Hey – It’s Just a Contraction
As long as I have been doing industry research, contraction has been a natural part of a technology market’s development cycle. Without the aid of any old reports I am pretty sure there were more DSLAM vendors in the late 1990’s then they are today. However I don’t think anybody would interpret the contraction of vendors as a failure of the DSLAM market or DSL services.
It is only natural when a new opportunity develops around a technology that a wide array of companies – both start ups and established, race to see what part of the opportunity they can capture. Over time as technologies mature, and standards become set, some companies exit the market for several reasons. Some companies just bet on the wrong technology, and lose the standard fight.

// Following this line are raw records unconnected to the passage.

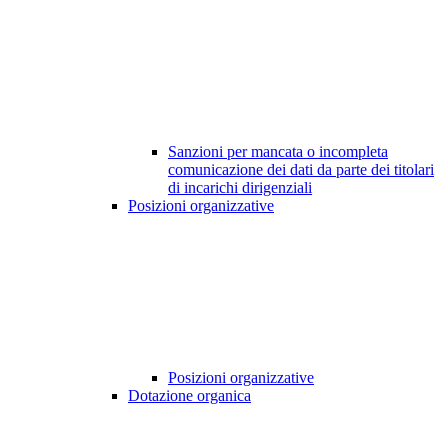
Sanzioni per mancata o incompleta
comunicazione dei dati da parte dei titolari
di incarichi dirigenziali
Posizioni organizzative
Posizioni organizzative
Dotazione organica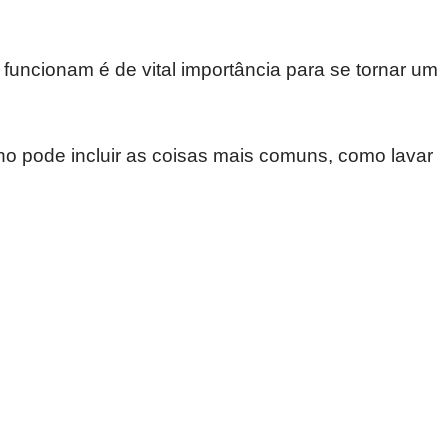
funcionam é de vital importância para se tornar um
lho pode incluir as coisas mais comuns, como lavar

Others just have corporate issues, such as inadequate funding, that cause them to go out of business. Some just never gain enough market traction to justify continued investment in the technology. These are some of the same things I have seen over the last year in WiMAX.
Since the summer of 2008 the WiMAX market has seen three notable vendors either leave or reduce their investment in WiMAX – Nortel, Nokia Siemens Networks, and Alcatel-Lucent. However it would be incorrect to interpret the actions of these three vendors as a sign on the absolute health of the market. Nortel left a lot more markets than just WiMAX. Nokia Siemens Networks never had much market traction. Alcatel-Lucent, while certainly having more WiMAX traction than the other two vendors, made the decision that the type of traction the company had didn’t fit the company’s earlier expectations for the market. Not all markets are for all companies. But to say a contraction in WiMAX vendors is the same as a contract in WiMAX would be incorrect.
Just a few weeks ago Beceem announced it had shipped 1 million 802.16e chipsets for its third quarter. Motorola recently announced it has shipped a million CPE’s. Russian WiMAX provider Yota recently announced it had 100,000 subscribers after three months of service, and was on pace to reach 200,000 subscribers before the end of 2009. On top of that vendors continue to announce new deployment wins such as Alvarion’s recent win with Clearwire in Spain. All of these are proof points I would use to say the contraction in WiMAX vendors does not equal a contraction in the market. Trust me, I have nice collection of t-shirts from former wholesale Internet backbone providers, and the contraction of that market isn’t keeping you from reading this on the Internet.